Going home it’s hard because you’re leaving your people who understand, who are running towards you. But going home some people are running away. Are we losing some of our wizarding magic? How can people be like this?

Jennie’s Mom told her the fanciful story of people in Korea who couldn’t go up the mountain, because a dragon was in the way. A brave villager decided to get there, and discovers the dragons arm is covered in thorns. Helps the dragon, who then transforms into a friendly dragon, who happens to be the village chief.

Therefore when you are working with someone who is pushing back, take a step back and listen to them, and help with their problem first, before you expect them to listen to you! You can help them turn into a wizard.

Chapter 4 – The Single Story We Tell the World – The Untold Story of Our Inner Selves

New York Times – Don’t let Facebook Make You Miserable

Don’t compare your insides to other people’s outsides. Of course this is difficult advice to follow. Jennie shared a personal story about how she looked for help through Facebook, and within a day had over 100 people call, text, e-mail, or even show up at her house to encourage her.

There are fails in school, but that’s not a reason to pack up your teacher bag and leave it.

Chapter 5 – How Technology Helps Us Shatter the Single Story

Technology should enhance our connection to each other. Your story can only be told if you have an audience. It can only be told if you are connected to someone else. I can create a blog post, a piece of media, etc. and I can share this with the world. Our kids love to share their untold stories. They love to post to YouTube, they love to see that people are looking at their videos and listening to their stories. They said the best things in school was sharing thoughts and stories with video.

When we allow our students to have those voices, and the audience cares about what they have to say – it unlocks something within them.

Jennie shared a story how the local media only reported about the violence that happened in their city, and they started telling their stories, and they were picked up by the media, and they sent people out to talk to the kids. And the kids had a voice. And the kids were heard.

It is incredible what we can do today, how small the world has become.

Challenge: Tell your #ISTEStory. Take video, post it, and Jennie’s students will review.

Epilogue – The Blue Bird

Teachers can help you be your whole self. Jennie returned to see her fourth grade teacher to thank her. The teacher had been in touch with her Mom as she grew up, and she knew what she was up to. Her teacher told her she had to be herself. It’s great that she wants to be more like her teacher, but she needs to be her own teacher.

If you try to be me, then who will be you?

What story do you have left to tell?
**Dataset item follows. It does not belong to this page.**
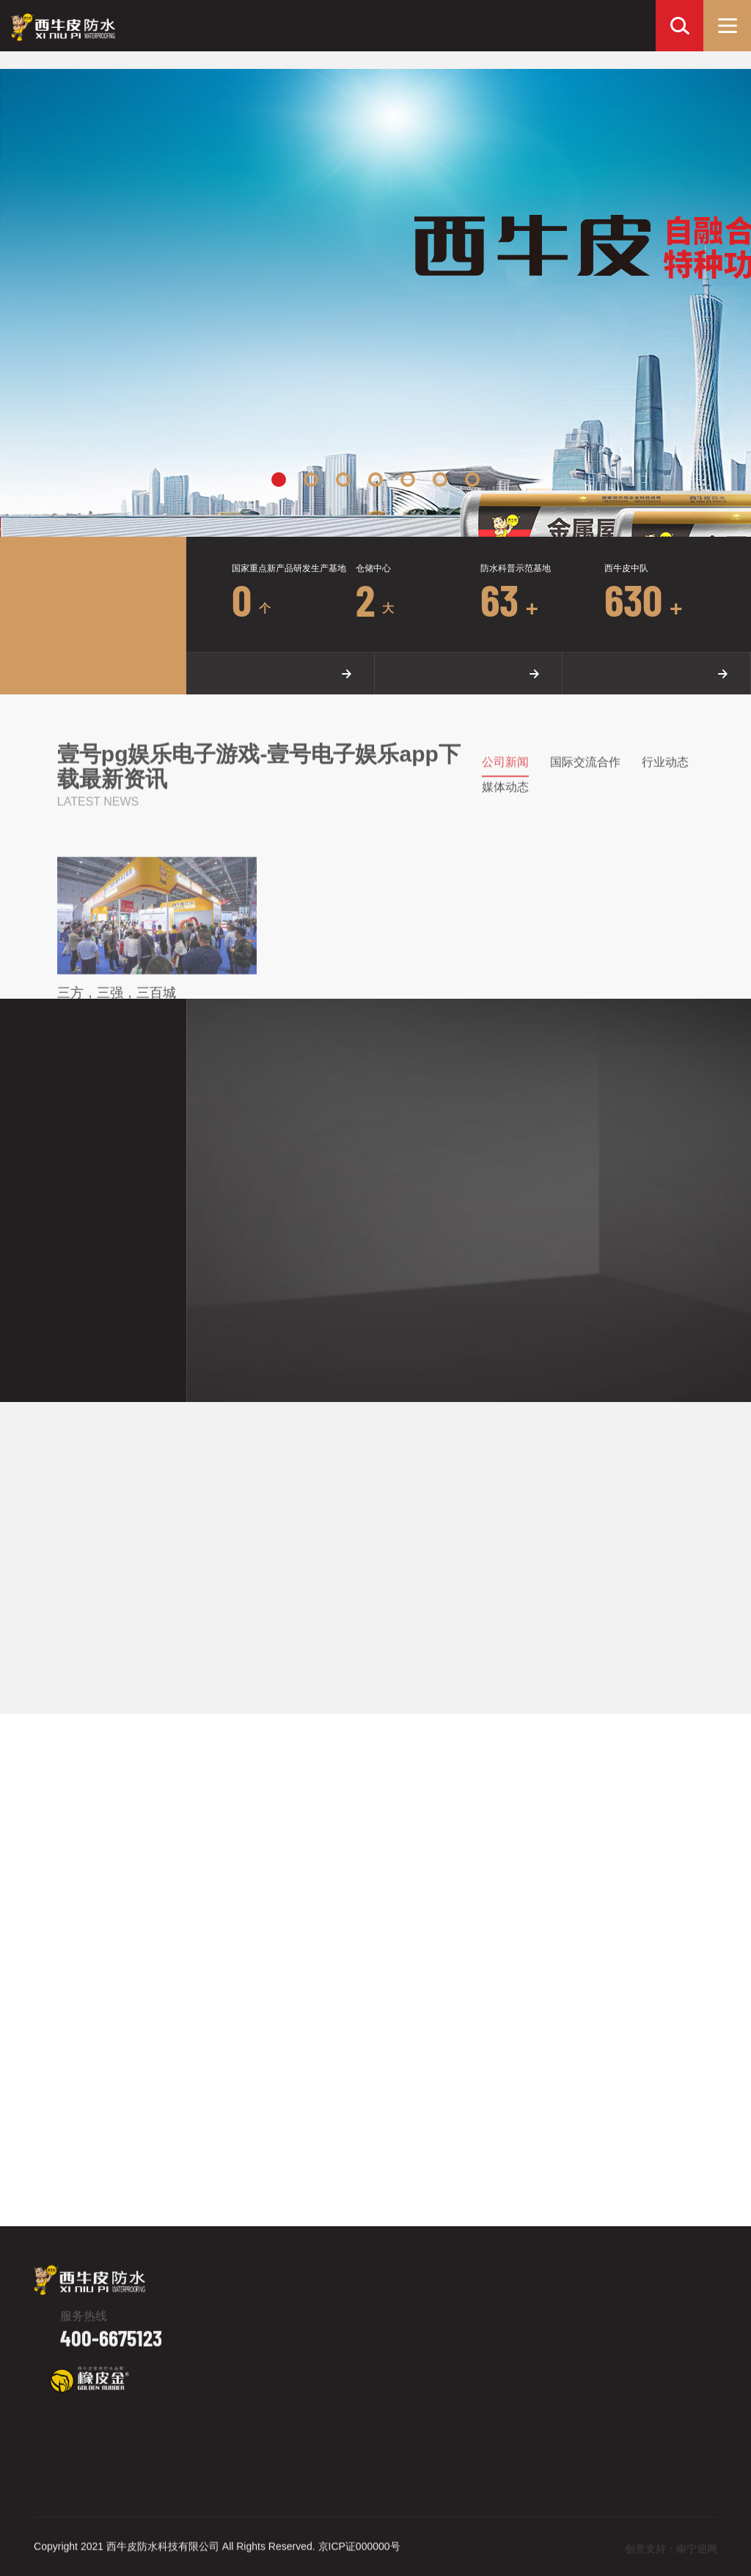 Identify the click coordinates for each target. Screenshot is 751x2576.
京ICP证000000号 (359, 2556)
What stories will inspire our students to be better?

Find the untold stories and set them free!

What makes a great speaker? Is it amazing slides? Is it videos that have been made by kids? Is it awesome music and soundtracks? Is it a live band? Is it because you have accomplished something amazing?

It’s when you speak from the heart. It’s when you tell your personal story. It’s when people can connect with you because you reached out to them. Jennie was this and more. Thank you!